The most sophisticated modeling or analysis methodology in the world will produce only junk results if junk data is entered. For all these reasons and more, the data science department needs to have the freedom to architect its data to its needs. This does not mean that a data science department cannot or should not be able to work in tandem with an external data engineering organization; this does mean that a data science department needs to have the skillset and resources to architect the data it needs to execute its mission.

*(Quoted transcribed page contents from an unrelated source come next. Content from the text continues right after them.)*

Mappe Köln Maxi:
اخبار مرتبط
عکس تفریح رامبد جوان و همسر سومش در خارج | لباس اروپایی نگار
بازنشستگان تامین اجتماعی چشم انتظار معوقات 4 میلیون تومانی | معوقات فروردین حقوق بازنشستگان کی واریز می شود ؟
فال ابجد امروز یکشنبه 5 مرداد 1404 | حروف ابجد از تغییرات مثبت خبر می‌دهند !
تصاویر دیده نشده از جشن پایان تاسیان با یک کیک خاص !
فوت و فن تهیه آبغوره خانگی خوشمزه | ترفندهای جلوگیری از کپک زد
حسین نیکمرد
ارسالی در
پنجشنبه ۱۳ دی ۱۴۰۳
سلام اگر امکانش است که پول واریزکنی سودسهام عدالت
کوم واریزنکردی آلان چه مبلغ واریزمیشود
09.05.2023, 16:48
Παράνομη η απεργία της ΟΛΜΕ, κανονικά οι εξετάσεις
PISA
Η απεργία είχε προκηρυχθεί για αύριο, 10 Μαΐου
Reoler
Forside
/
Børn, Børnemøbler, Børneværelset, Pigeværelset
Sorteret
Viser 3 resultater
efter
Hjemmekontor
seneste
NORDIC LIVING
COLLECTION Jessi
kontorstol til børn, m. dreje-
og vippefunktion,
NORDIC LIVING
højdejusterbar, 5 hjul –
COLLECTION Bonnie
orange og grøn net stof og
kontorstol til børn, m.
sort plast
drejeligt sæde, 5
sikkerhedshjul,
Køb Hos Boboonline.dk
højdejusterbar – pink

With an architected dataset ready for use, the study of the data can begin. The available analysis toolset of the data scientist is vast and quickly growing. The chaos of the creative process spares none and finding truth is data is just that. The creative process needs to be nurtured and respected until a viable solution is found. Some solutions may come in the form of one-off, isolated studies to be delivered as a report. Other times, a solution needs to come in the form of a service to be maintained and the result of the creative endeavor needs to be cleaned, documented, and reorganized into maintainable software. Creative chaos needs discipline; technical mastery is the necessary bedfellow of artistic value creation. Python notebooks that execute a script in a browser window are very popular tools amongst data scientists and are excellent for pedagogy. Proper and maintainable software, they absolutely are not. Aside from from the isolated studies, it is my strong opinion that the product of data science efforts should be in the form of well-organized, maintainable, deployable software. Data science departments produce software for the topics that fall within our purview. Like all software, therefore, ours needs to be managed with a robust software development lifecycle.

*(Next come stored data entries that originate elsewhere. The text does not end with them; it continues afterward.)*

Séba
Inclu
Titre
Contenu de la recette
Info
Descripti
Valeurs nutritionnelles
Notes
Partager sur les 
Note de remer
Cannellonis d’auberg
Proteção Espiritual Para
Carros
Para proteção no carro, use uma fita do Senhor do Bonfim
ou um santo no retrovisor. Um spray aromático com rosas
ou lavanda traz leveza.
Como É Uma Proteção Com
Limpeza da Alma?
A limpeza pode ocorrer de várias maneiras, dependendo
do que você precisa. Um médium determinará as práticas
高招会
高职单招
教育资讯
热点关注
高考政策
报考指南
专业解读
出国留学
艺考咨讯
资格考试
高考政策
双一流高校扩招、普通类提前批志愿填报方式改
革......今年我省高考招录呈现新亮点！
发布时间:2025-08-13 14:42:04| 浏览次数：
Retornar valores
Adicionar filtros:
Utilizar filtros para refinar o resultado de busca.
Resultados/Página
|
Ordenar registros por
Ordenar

Lastly, no solution is worth the time, effort, and cost of its labor if it cannot be communicated effectively. Data science that cannot be communicated cannot be utilized. If the central task of the data scientist is to find that truth narrative to tell about a dataset, then effective communication skills, both written and verbal, are critical and non-negotiable.
Of course, data science departments don’t only produce software and no individual member of a data science department has necessarily mastered every single skillset discussed above. Data science departments need the functionality of data engineers and architects, machine learning and AI experts that can produce their work as robust software, statisticians and mathematicians, data analysts, visualization experts, and effective communicators. Data science departments should have individual experts in any one of these areas.
What data science can achieve that other overlapping departments/roles cannot
Only in the 21st century, at the dawn of the Information Age, has data been so ubiquitous that a new functional role within organizations has become a necessity. Given that, however, the advent of this new role that needs to elbow its way into existing organizational structures is unavoidable. The volume, variety, and velocity (the "3 Vs of Big Data") of data needs to be efficiently managed and understood. Doing that requires not just a unique combination of technical skillsets, but also a scientific mentality that may not have existed in many organizations in the past. Intuition and instincts, manifested from personal experiences and subjective perceptions of them, are flawed; common sense isn’t that common and commonly wrong. Data science can implement and enforce an objective evaluation of the reality that an organization is working with to ensure decision-making is properly informed. That contextualized, data-based perception of reality will also be constantly changing as situations, and the data they produce, change over time. Well-trained scientific minds with the technical expertise to execute this role are becoming ever more indispensable in a business and economic landscape that is swamped with data.